AMERICA: DIMINISHED AND PARALYZED AT VARIOUS INTERNATIONAL GATHERINGS

POSTED RESPONSE TO A COLUMN BY CLIVE CROOK IN THE FINANCIAL TIMES

You have put many of the relevant points very well, Clive Crook, and I think this an inevitable development.

America's sweeping power and matchless affluence after WWII were temporary phenomena, the result all the world's major competitors being flattened by war and America's industries having just reached remarkable levels of output as the armory of democracy.

But all those competitors - Germany, Britain, Italy, and Japan - are today back and thriving.

Not only are they thriving but new remarkable competitors have emerged, especially China. And now we even have countries like Brazil and Russia starting to emerge.

Trade and economics are of course not zero-sum games, but competition always means there are relative winners and losers.

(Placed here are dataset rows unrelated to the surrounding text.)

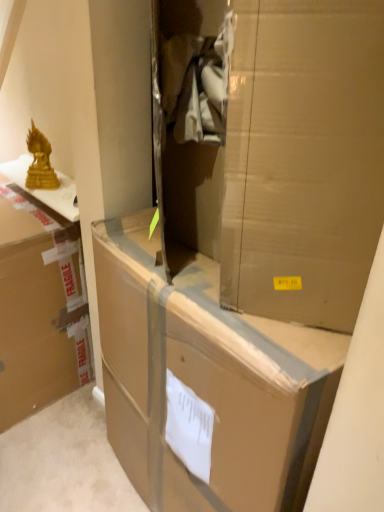 Question: From the image's perspective, relative to gold metallic statue at upper left, is brown cardboard box at left, positioned as the first box in left-to-right order, above or below?

Choices:
 (A) above
 (B) below

Answer: (B)

Question: In the image, is brown cardboard box at left, the second box when ordered from right to left, on the left side or the right side of gold metallic statue at upper left?

Choices:
 (A) left
 (B) right

Answer: (A)

Question: Based on their relative distances, which object is farther from the brown cardboard box at center?

Choices:
 (A) brown cardboard box at left, the second box when ordered from right to left
 (B) gold metallic statue at upper left
 (C) cardboard box at center, the first box from the right

Answer: (B)

Question: Based on their relative distances, which object is nearer to the gold metallic statue at upper left?

Choices:
 (A) brown cardboard box at center
 (B) brown cardboard box at left, the second box when ordered from right to left
 (C) cardboard box at center, which is counted as the second box, starting from the left

Answer: (B) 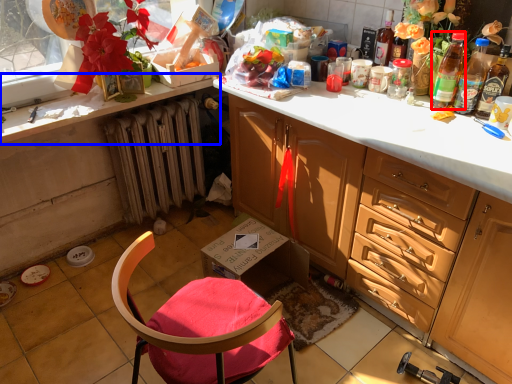 Question: Which point is closer to the camera, bottle (highlighted by a red box) or countertop (highlighted by a blue box)?

Choices:
 (A) bottle
 (B) countertop

Answer: (A) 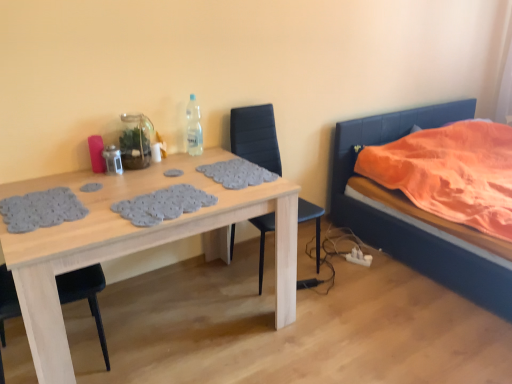 Question: From the image's perspective, does wooden table at center appear lower than black leather chair at center?

Choices:
 (A) yes
 (B) no

Answer: (A)

Question: Can you confirm if wooden table at center is positioned to the right of black leather chair at center?

Choices:
 (A) yes
 (B) no

Answer: (B)

Question: Would you say wooden table at center contains black leather chair at center?

Choices:
 (A) yes
 (B) no

Answer: (B)

Question: Considering the relative sizes of wooden table at center and black leather chair at center in the image provided, is wooden table at center bigger than black leather chair at center?

Choices:
 (A) no
 (B) yes

Answer: (B)

Question: From a real-world perspective, is wooden table at center on top of black leather chair at center?

Choices:
 (A) no
 (B) yes

Answer: (A)

Question: Considering their positions, is black leather chair at center located in front of or behind clear plastic bottle at upper center?

Choices:
 (A) behind
 (B) front

Answer: (B)

Question: From their relative heights in the image, would you say black leather chair at center is taller or shorter than clear plastic bottle at upper center?

Choices:
 (A) tall
 (B) short

Answer: (A)

Question: Visually, is black leather chair at center positioned to the left or to the right of clear plastic bottle at upper center?

Choices:
 (A) left
 (B) right

Answer: (B)

Question: From the image's perspective, relative to clear plastic bottle at upper center, is black leather chair at center above or below?

Choices:
 (A) above
 (B) below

Americans, even the most humble of them, over the last half century have formed an iron-clad sense of entitlement. Their leaders have only force-fed them in this with jingo nonsense like “the American dream,” and the new (new in the postwar period) phenomena of mass marketing and advertising with new penetrating media have only further fed this fantasy belief.

Americans’ naïve religious propensity, the inheritance of Puritan genes, makes many of them extremely gullible to such nonsense as being special.

This entire set of beliefs and expectations works strongly against American competitiveness, and America simply is not competitive in many areas. It is living off its accumulated fat, as it were, in many respects.

Real wages for the middle class have done nothing but fall for decades. Americans have adjusted by such efforts as two spouses working and moving out to elephantine houses thrown-up on the deserts and in the cornfields. Both these strategies have pretty well been exhausted.

I would add, too, the important factor that American education has, on average, become inflated and lost a good deal of value. High graduation is practically guaranteed even for someone who barely reads.

Undergraduate degrees have suffered exactly the same decay in value. You can get an English degree in America without ever reading Shakespeare. You can get a degree in television studies or circus. You can get a degree just by playing basketball.

What these educational trends represent is the consumer portion of education taking over to a considerable extent from the human investment portion of education, a reflection surely of the postwar feelings of American entitlement, as in “my kids goin’ to college” even if the kid involved has no academic talent. Such education makes you competitive with precisely no one and only wastes resources in a form of consumption.

Another absolutely crucial area contributing to America’s decline is its long series of pointless, costly wars. Nothing is more wasteful than the military, but America’s sense of entitlement has fooled it into believing it can manipulate the world to its narrow interests and quite frankly uninformed prejudices.

America’s titanic investments in the pointless slaughters in Vietnam, Cambodia, Iraq, Afghanistan, and in many lesser efforts has been as unproductive as its decayed system of education.

You can’t keep doing stupid things – all the while pressuring everyone else to pretend that they are not stupid – forever, and I genuinely believe America has reached the limits. Our greatest future danger is America’s not recognizing these truths and adjusting appropriately, instead taking the John Wayne approach to the new world emerging, especially towards China.